[Page images and extracted text]

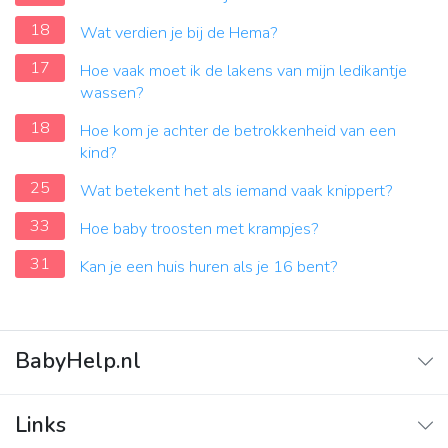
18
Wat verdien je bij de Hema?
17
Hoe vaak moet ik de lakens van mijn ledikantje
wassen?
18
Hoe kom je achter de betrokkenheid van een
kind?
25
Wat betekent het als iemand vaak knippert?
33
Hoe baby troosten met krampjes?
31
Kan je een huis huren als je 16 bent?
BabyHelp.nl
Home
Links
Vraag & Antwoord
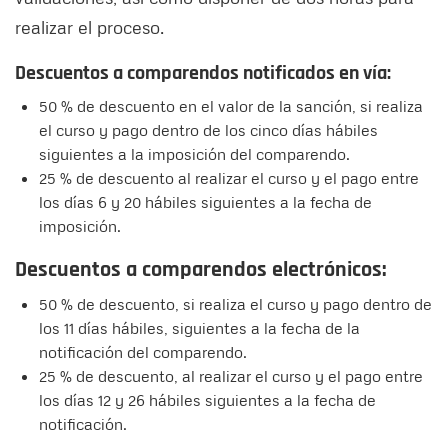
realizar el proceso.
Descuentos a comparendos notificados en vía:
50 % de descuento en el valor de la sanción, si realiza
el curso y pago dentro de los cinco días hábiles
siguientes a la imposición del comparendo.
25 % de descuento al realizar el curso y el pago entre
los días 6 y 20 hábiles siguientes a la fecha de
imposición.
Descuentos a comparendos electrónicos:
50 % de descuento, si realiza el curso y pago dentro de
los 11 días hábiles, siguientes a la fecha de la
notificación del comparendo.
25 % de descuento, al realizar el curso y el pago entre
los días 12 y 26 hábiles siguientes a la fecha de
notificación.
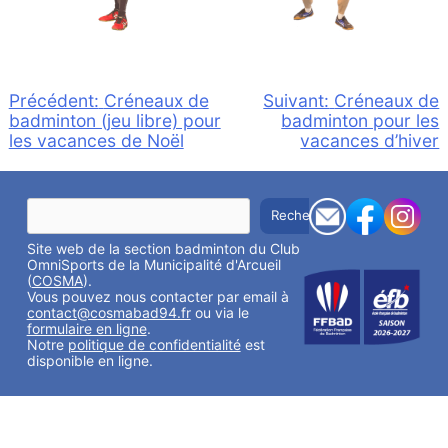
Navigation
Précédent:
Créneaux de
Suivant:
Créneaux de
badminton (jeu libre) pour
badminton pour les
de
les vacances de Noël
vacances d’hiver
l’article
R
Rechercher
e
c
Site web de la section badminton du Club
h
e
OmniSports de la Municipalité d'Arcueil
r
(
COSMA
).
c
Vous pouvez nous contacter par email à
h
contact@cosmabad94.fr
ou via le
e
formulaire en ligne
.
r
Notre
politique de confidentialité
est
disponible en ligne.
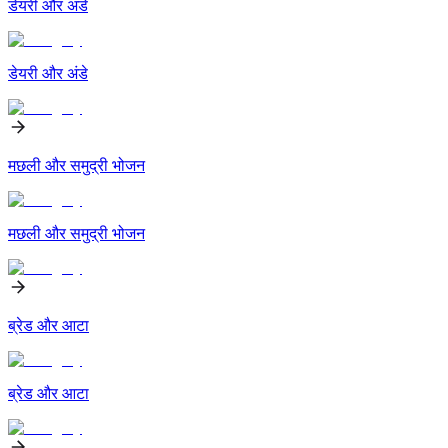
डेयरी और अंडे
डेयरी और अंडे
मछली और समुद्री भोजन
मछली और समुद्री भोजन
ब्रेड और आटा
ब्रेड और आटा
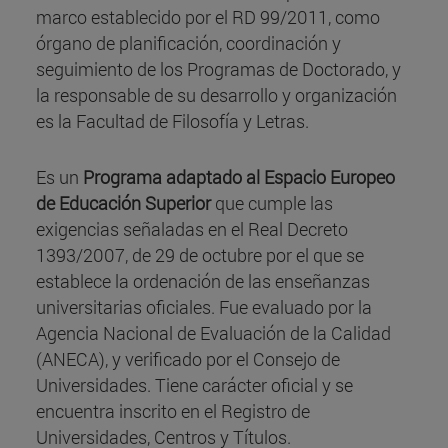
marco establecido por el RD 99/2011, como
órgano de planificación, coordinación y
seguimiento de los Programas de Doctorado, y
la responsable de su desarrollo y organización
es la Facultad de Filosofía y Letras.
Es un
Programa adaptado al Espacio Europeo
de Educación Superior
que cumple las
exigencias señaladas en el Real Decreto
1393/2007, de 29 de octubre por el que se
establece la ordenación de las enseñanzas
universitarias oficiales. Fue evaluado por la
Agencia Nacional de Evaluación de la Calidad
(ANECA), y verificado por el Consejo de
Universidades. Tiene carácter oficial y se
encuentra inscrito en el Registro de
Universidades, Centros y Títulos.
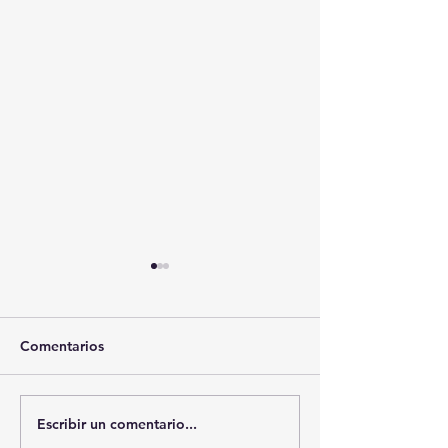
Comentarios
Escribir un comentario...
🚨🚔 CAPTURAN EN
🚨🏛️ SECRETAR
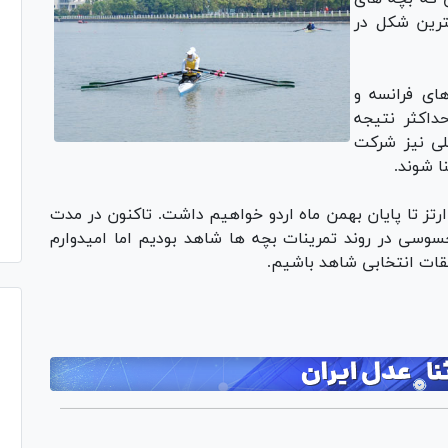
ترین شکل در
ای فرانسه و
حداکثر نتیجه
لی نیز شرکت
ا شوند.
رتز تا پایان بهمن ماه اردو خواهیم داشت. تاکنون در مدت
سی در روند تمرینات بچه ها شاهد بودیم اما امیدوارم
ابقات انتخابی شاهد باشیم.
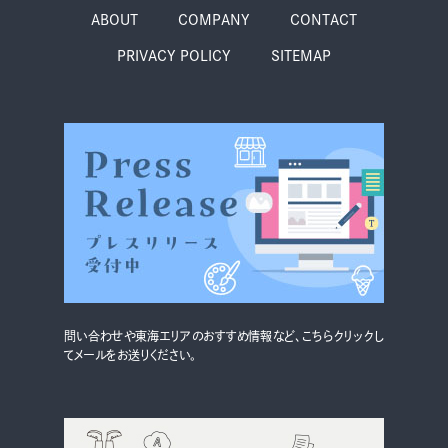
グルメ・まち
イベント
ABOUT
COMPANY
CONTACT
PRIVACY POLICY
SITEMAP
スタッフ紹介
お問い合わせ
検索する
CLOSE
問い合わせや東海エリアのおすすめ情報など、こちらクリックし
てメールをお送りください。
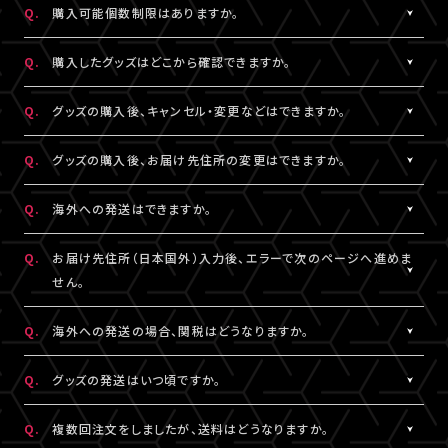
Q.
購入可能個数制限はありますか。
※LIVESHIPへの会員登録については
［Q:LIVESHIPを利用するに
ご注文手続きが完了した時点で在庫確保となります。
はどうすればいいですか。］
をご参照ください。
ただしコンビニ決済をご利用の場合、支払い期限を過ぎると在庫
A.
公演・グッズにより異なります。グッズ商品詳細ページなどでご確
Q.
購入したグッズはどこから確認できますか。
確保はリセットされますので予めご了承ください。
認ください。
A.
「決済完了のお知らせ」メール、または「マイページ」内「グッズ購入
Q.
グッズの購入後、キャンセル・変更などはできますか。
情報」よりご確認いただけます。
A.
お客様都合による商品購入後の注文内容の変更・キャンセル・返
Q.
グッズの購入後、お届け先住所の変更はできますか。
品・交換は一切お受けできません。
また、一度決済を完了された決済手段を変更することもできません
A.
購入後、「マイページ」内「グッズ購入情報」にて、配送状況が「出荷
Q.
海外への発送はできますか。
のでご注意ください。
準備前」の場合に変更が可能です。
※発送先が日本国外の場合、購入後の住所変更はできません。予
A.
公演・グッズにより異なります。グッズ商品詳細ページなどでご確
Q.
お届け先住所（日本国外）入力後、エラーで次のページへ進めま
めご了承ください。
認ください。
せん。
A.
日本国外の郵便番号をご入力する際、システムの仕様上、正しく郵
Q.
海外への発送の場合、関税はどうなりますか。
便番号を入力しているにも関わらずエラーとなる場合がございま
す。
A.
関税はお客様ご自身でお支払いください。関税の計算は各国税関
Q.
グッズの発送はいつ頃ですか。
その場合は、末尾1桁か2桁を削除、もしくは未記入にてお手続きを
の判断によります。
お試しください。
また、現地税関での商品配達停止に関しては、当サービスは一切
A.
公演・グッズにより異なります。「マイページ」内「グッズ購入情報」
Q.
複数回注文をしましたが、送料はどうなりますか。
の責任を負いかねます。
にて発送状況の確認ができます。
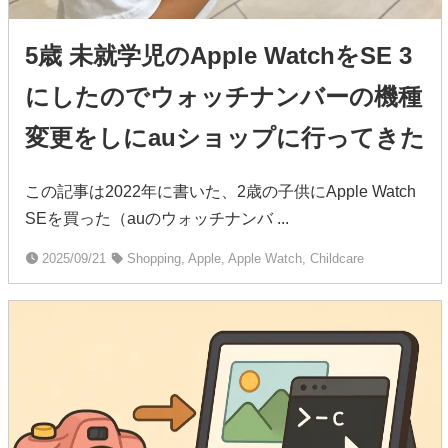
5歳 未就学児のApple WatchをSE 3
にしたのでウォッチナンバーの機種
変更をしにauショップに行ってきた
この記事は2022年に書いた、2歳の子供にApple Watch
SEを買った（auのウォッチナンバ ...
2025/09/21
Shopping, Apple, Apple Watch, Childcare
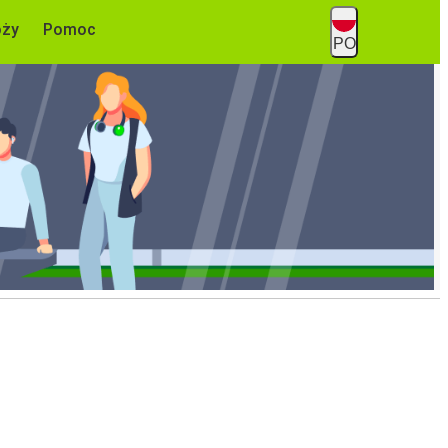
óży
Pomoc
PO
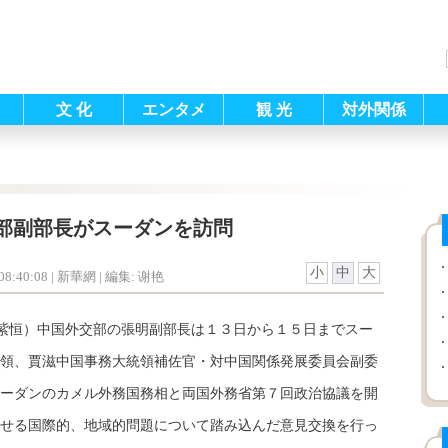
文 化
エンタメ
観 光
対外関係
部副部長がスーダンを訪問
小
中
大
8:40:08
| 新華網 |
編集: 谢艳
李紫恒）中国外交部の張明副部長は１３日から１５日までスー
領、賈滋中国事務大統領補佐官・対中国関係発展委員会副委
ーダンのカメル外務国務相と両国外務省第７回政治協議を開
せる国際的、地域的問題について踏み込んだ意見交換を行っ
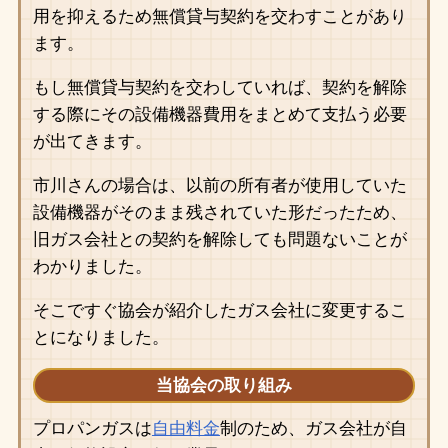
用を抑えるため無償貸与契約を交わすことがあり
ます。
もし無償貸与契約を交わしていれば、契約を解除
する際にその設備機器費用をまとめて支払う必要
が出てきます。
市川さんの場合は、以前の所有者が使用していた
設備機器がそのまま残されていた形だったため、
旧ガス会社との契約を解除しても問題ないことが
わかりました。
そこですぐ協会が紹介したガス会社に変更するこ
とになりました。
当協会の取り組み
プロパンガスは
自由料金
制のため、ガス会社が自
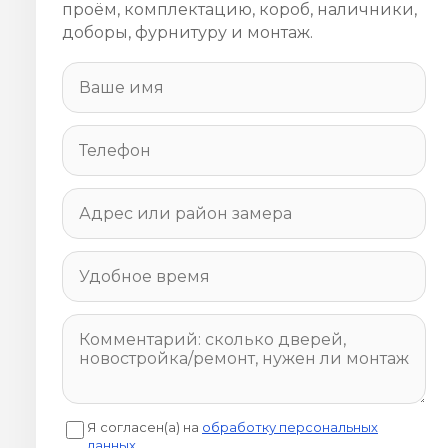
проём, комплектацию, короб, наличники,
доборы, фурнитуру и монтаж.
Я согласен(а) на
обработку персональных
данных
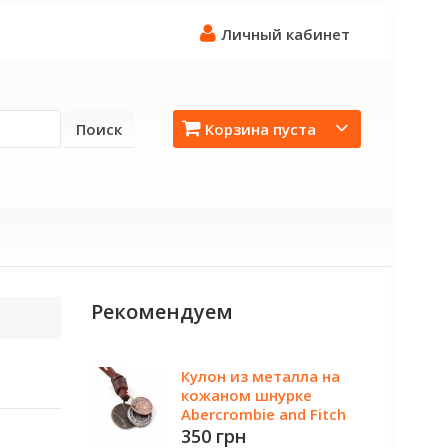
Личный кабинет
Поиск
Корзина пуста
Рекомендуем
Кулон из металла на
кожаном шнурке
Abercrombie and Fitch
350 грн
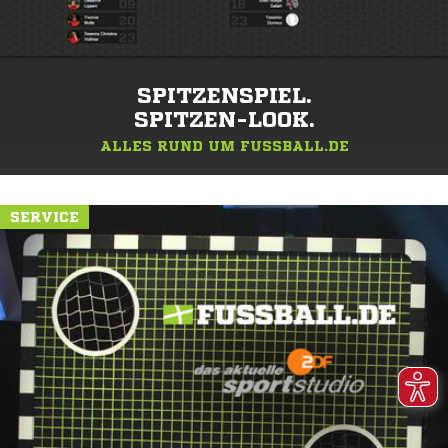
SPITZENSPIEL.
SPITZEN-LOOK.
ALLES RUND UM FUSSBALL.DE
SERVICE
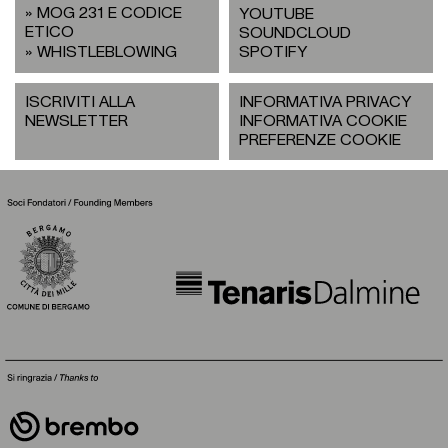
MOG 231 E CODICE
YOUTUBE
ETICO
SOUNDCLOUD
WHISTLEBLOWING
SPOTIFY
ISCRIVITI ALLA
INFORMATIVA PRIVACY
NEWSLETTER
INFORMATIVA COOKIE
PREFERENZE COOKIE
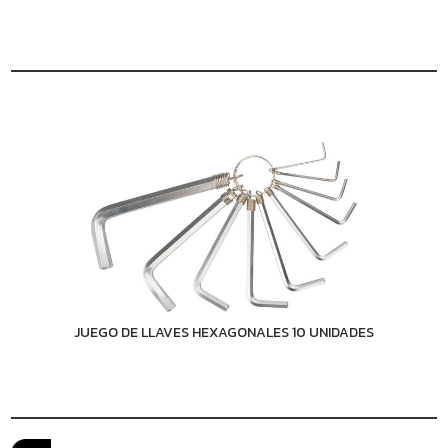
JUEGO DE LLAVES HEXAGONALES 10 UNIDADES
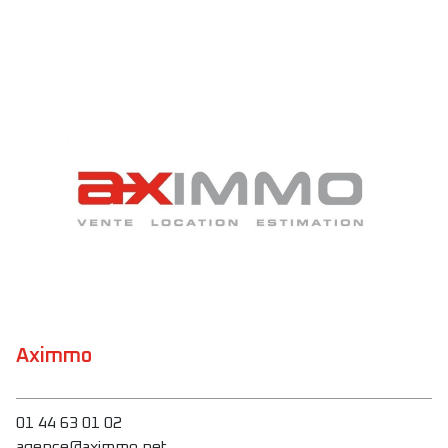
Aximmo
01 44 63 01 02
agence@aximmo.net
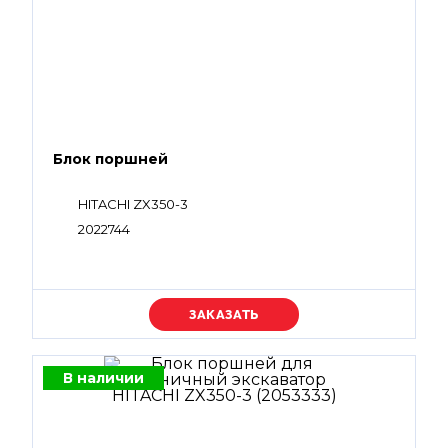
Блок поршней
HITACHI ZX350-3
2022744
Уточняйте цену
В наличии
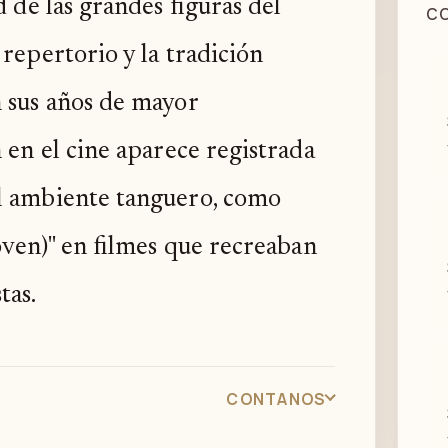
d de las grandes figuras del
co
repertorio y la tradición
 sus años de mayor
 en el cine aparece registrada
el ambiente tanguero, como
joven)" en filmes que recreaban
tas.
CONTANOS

Exercise instructions:
Each record above should be returned unchanged, except that the pictures are dropped.

Problem solution:
18
Wat verdien je bij de Hema?
17
Hoe vaak moet ik de lakens van mijn ledikantje
wassen?
18
Hoe kom je achter de betrokkenheid van een
kind?
25
Wat betekent het als iemand vaak knippert?
33
Hoe baby troosten met krampjes?
31
Kan je een huis huren als je 16 bent?
BabyHelp.nl
Home
Links
Vraag & Antwoord
realizar el proceso.
Descuentos a comparendos notificados en vía:
50 % de descuento en el valor de la sanción, si realiza
el curso y pago dentro de los cinco días hábiles
siguientes a la imposición del comparendo.
25 % de descuento al realizar el curso y el pago entre
los días 6 y 20 hábiles siguientes a la fecha de
imposición.
Descuentos a comparendos electrónicos:
50 % de descuento, si realiza el curso y pago dentro de
los 11 días hábiles, siguientes a la fecha de la
notificación del comparendo.
25 % de descuento, al realizar el curso y el pago entre
los días 12 y 26 hábiles siguientes a la fecha de
notificación.
Navigation
Précédent:
Créneaux de
Suivant:
Créneaux de
badminton (jeu libre) pour
badminton pour les
de
les vacances de Noël
vacances d’hiver
l’article
R
Rechercher
e
c
Site web de la section badminton du Club
h
e
OmniSports de la Municipalité d'Arcueil
r
(
COSMA
).
c
Vous pouvez nous contacter par email à
h
contact@cosmabad94.fr
ou via le
e
formulaire en ligne
.
r
Notre
politique de confidentialité
est
disponible en ligne.
डेयरी और अंडे
डेयरी और अंडे
मछली और समुद्री भोजन
मछली और समुद्री भोजन
ब्रेड और आटा
ब्रेड और आटा
marco establecido por el RD 99/2011, como
órgano de planificación, coordinación y
seguimiento de los Programas de Doctorado, y
la responsable de su desarrollo y organización
es la Facultad de Filosofía y Letras.
Es un
Programa adaptado al Espacio Europeo
de Educación Superior
que cumple las
exigencias señaladas en el Real Decreto
1393/2007, de 29 de octubre por el que se
establece la ordenación de las enseñanzas
universitarias oficiales. Fue evaluado por la
Agencia Nacional de Evaluación de la Calidad
(ANECA), y verificado por el Consejo de
Universidades. Tiene carácter oficial y se
encuentra inscrito en el Registro de
Universidades, Centros y Títulos.
Comentarios
Escribir un comentario...
🚨🚔 CAPTURAN EN
🚨🏛️ SECRETAR
ترین شکل در
ای فرانسه و
حداکثر نتیجه
لی نیز شرکت
ا شوند.
رتز تا پایان بهمن ماه اردو خواهیم داشت. تاکنون در مدت
سی در روند تمرینات بچه ها شاهد بودیم اما امیدوارم
ابقات انتخابی شاهد باشیم.
グルメ・まち
イベント
ABOUT
COMPANY
CONTACT
PRIVACY POLICY
SITEMAP
スタッフ紹介
お問い合わせ
検索する
CLOSE
問い合わせや東海エリアのおすすめ情報など、こちらクリックし
てメールをお送りください。
Q.
購入可能個数制限はありますか。
※LIVESHIPへの会員登録については
［Q:LIVESHIPを利用するに
ご注文手続きが完了した時点で在庫確保となります。
はどうすればいいですか。］
をご参照ください。
ただしコンビニ決済をご利用の場合、支払い期限を過ぎると在庫
A.
公演・グッズにより異なります。グッズ商品詳細ページなどでご確
Q.
購入したグッズはどこから確認できますか。
確保はリセットされますので予めご了承ください。
認ください。
A.
「決済完了のお知らせ」メール、または「マイページ」内「グッズ購入
Q.
グッズの購入後、キャンセル・変更などはできますか。
情報」よりご確認いただけます。
A.
お客様都合による商品購入後の注文内容の変更・キャンセル・返
Q.
グッズの購入後、お届け先住所の変更はできますか。
品・交換は一切お受けできません。
また、一度決済を完了された決済手段を変更することもできません
A.
購入後、「マイページ」内「グッズ購入情報」にて、配送状況が「出荷
Q.
海外への発送はできますか。
のでご注意ください。
準備前」の場合に変更が可能です。
※発送先が日本国外の場合、購入後の住所変更はできません。予
A.
公演・グッズにより異なります。グッズ商品詳細ページなどでご確
Q.
お届け先住所（日本国外）入力後、エラーで次のページへ進めま
めご了承ください。
認ください。
せん。
A.
日本国外の郵便番号をご入力する際、システムの仕様上、正しく郵
Q.
海外への発送の場合、関税はどうなりますか。
便番号を入力しているにも関わらずエラーとなる場合がございま
す。
A.
関税はお客様ご自身でお支払いください。関税の計算は各国税関
Q.
グッズの発送はいつ頃ですか。
その場合は、末尾1桁か2桁を削除、もしくは未記入にてお手続きを
の判断によります。
お試しください。
また、現地税関での商品配達停止に関しては、当サービスは一切
A.
公演・グッズにより異なります。「マイページ」内「グッズ購入情報」
Q.
複数回注文をしましたが、送料はどうなりますか。
の責任を負いかねます。
にて発送状況の確認ができます。
5歳 未就学児のApple WatchをSE 3
にしたのでウォッチナンバーの機種
変更をしにauショップに行ってきた
この記事は2022年に書いた、2歳の子供にApple Watch
SEを買った（auのウォッチナンバ ...
2025/09/21
Shopping, Apple, Apple Watch, Childcare
óży
Pomoc
PO
文 化
エンタメ
観 光
対外関係
部副部長がスーダンを訪問
小
中
大
8:40:08
| 新華網 |
編集: 谢艳
李紫恒）中国外交部の張明副部長は１３日から１５日までスー
領、賈滋中国事務大統領補佐官・対中国関係発展委員会副委
ーダンのカメル外務国務相と両国外務省第７回政治協議を開
せる国際的、地域的問題について踏み込んだ意見交換を行っ
用を抑えるため無償貸与契約を交わすことがあり
ます。
もし無償貸与契約を交わしていれば、契約を解除
する際にその設備機器費用をまとめて支払う必要
が出てきます。
市川さんの場合は、以前の所有者が使用していた
設備機器がそのまま残されていた形だったため、
旧ガス会社との契約を解除しても問題ないことが
わかりました。
そこですぐ協会が紹介したガス会社に変更するこ
とになりました。
当協会の取り組み
プロパンガスは
自由料金
制のため、ガス会社が自
проём, комплектацию, короб, наличники,
доборы, фурнитуру и монтаж.
Я согласен(а) на
обработку персональных
данных
Личный кабинет
Поиск
Корзина пуста
Рекомендуем
Кулон из металла на
кожаном шнурке
Abercrombie and Fitch
350 грн
SPITZENSPIEL.
SPITZEN-LOOK.
ALLES RUND UM FUSSBALL.DE
SERVICE
MOG 231 E CODICE
YOUTUBE
ETICO
SOUNDCLOUD
WHISTLEBLOWING
SPOTIFY
ISCRIVITI ALLA
INFORMATIVA PRIVACY
NEWSLETTER
INFORMATIVA COOKIE
PREFERENZE COOKIE
JUEGO DE LLAVES HEXAGONALES 10 UNIDADES
Aximmo
01 44 63 01 02
agence@aximmo.net
Блок поршней
HITACHI ZX350-3
2022744
Уточняйте цену
В наличии
d de las grandes figuras del
co
repertorio y la tradición
 sus años de mayor
 en el cine aparece registrada
el ambiente tanguero, como
joven)" en filmes que recreaban
tas.
CONTANOS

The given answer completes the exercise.